Share your dilemmas and get honest opinions from other Mumsnetters.

Is it reasonable for DP to say he won’t propose until...

178 replies

WhiteKnuckleRide · 23/09/2018 20:30

I have learned to drive?

Bit of background: We have been together four years, live together, no children together but I have DS(6) from previous relationship. DP is great with DS. We both work full time, both earn the same. I do most of the household duties. I don’t drive.

We work different shifts so DP gives me a lift to do the school run and takes me to work in the morning. In the afternoon I walk or get a taxi home.
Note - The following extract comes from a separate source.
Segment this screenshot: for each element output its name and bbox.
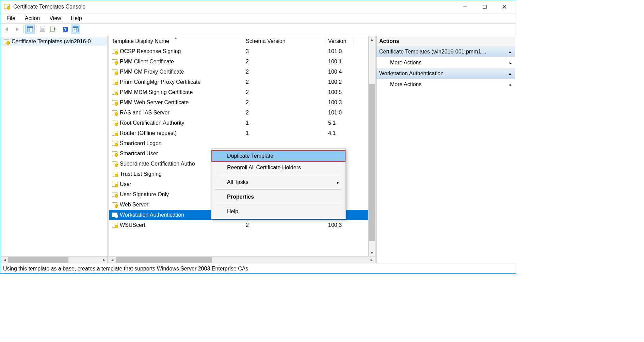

FWIW even if I could drive, we wouldn’t bother getting a second car and would share, so the current arrangement would still stand. I have said many times I don’t mind walking or taxiing in the morning but he doesn’t start work until the afternoon so he says he may as well take us. He obviously drives every time we go anywhere as a family too - cinema, food shopping, weekends away etc.

I have had lessons before but never got as far as taking my test. I’m a very nervous driver and last time I stopped because my vision was so bad. I have since gotten glasses so that wouldn’t be a problem now, however we are saving a deposit to buy a house and I would struggle to pay for lessons while I am trying to put everything I can into savings, without dipping into those. I would like to start driving again after we have bought a house.

Tonight DS asked if me and DP were going to get engaged one day. I just smiled and said “hopefully”. DP said that won’t be happening until mummy learns to drive. I just laughed and said “don’t be a knob” to which he replied “I’m being serious”.

AIBU to think that his decision to ask me to marry him should be based on his feelings towards me and our future as a couple rather than a condition I have to fulfil? Or is he being completely reasonable in his wish for me to have this practical skill before he will marry me? I am asking because I’m genuinely unsure whether to feel angry at what he said and would love to hear different opinions.

OP posts:
CarrieBlu · 23/09/2018 20:36

How odd. In my opinion he shouldn’t be basing his decision on that. I married my husband before he learned to drive. It was important to me that he did learn (and has improved family life for us massively since he passed) but it wasn’t a deal breaker. It’s not as bad as my friend’s exDP though, who told her he’d marry her once she had lost weight and could fit into a size 10-12 wedding dress (she’s usually a size 18-20). She got rid of him pretty sharpish.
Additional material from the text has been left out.